Beneath this line sits some data. Return only its lines from the one holding "Dans le golf, l’étiq" through the one holding "an sportliche Ereignisse", inclusive, exactly, with the images removed.

════════════════

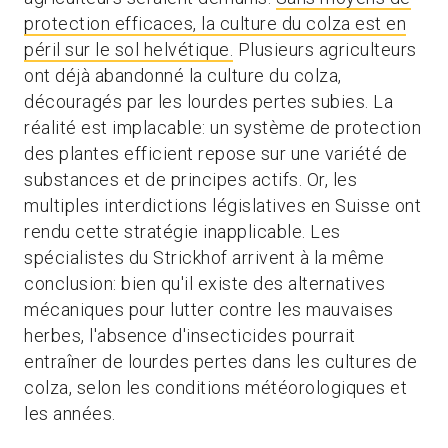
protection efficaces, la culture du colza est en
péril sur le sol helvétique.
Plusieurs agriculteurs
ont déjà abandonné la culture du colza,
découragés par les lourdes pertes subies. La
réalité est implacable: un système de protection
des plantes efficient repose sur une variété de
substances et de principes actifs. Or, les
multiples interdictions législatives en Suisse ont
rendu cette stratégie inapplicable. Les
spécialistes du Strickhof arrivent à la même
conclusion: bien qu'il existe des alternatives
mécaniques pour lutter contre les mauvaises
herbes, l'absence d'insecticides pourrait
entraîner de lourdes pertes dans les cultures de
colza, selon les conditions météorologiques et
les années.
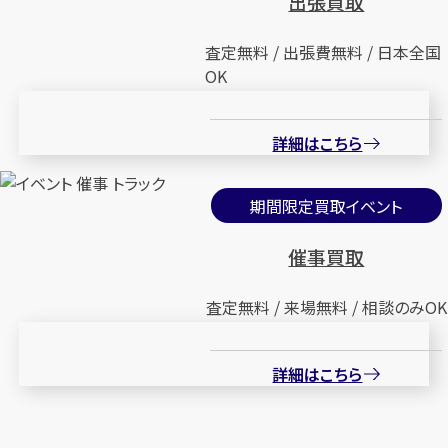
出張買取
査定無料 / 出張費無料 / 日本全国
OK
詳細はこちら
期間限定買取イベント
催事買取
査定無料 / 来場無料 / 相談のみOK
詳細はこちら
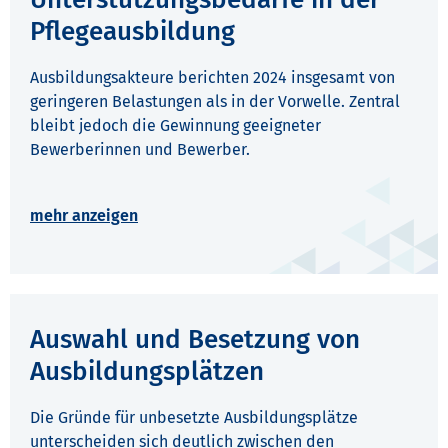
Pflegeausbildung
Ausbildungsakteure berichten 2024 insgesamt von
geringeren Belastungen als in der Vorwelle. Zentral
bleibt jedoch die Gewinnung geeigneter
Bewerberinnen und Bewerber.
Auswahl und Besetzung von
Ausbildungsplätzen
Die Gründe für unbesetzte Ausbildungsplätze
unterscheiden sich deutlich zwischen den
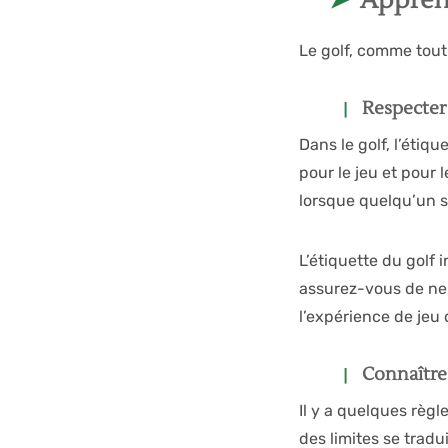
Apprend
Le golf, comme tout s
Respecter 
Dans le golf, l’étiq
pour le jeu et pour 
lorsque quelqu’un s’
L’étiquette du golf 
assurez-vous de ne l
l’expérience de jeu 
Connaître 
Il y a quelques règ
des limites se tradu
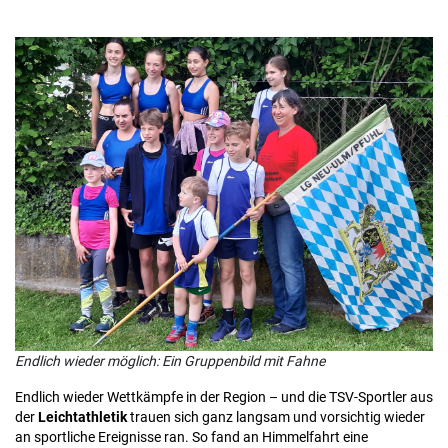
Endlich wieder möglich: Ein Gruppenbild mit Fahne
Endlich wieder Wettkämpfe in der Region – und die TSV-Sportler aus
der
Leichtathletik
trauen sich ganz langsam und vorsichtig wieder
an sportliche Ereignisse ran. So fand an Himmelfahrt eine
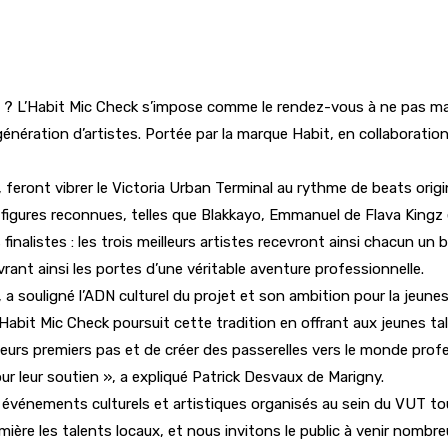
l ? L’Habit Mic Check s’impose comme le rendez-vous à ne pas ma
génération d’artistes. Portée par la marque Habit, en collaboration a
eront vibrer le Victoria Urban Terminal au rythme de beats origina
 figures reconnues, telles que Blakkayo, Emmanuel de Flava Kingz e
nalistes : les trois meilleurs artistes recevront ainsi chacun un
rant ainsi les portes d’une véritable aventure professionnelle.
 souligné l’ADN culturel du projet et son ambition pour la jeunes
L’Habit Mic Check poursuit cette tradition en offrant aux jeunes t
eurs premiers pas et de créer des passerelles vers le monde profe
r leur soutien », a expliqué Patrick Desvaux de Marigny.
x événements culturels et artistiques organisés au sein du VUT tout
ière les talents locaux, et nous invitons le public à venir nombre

════════════════

REPLY
Dans le golf, l’étiq
pour le jeu et pour 
lorsque quelqu’un s’
L’étiquette du golf 
assurez-vous de ne l
l’expérience de jeu 
Connaître 
Il y a quelques règ
des limites se tradu
Endlich wieder möglich: Ein Gruppenbild mit Fahne
Endlich wieder Wettkämpfe in der Region – und die TSV-Sportler aus
der
Leichtathletik
trauen sich ganz langsam und vorsichtig wieder
an sportliche Ereignisse ran. So fand an Himmelfahrt eine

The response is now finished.